• _Problem statement_: Find every line in the material below with the string "vedy" and state how many there are, with no other text.

• _Listed records_:
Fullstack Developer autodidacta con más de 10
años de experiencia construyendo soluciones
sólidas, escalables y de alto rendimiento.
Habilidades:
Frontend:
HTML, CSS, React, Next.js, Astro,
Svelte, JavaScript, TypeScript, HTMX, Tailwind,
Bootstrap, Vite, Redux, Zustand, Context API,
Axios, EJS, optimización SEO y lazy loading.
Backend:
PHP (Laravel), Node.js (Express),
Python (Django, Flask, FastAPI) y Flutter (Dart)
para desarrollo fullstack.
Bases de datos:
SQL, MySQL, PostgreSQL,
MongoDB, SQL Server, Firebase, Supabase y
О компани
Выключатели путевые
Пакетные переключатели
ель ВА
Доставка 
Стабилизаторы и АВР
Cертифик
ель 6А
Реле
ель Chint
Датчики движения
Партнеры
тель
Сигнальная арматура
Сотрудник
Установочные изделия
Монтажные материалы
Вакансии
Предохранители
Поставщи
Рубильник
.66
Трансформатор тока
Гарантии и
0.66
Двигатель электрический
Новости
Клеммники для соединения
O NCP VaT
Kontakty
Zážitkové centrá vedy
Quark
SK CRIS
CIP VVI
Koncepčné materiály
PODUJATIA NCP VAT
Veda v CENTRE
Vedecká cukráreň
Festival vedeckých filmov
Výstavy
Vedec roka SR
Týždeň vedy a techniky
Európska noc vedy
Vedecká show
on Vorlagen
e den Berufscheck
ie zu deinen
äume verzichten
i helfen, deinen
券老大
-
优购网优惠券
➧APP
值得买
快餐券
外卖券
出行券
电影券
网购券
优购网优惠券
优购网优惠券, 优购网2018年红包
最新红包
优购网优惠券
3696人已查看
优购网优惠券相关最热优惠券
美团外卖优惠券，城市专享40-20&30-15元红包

• _Expected answer_: 3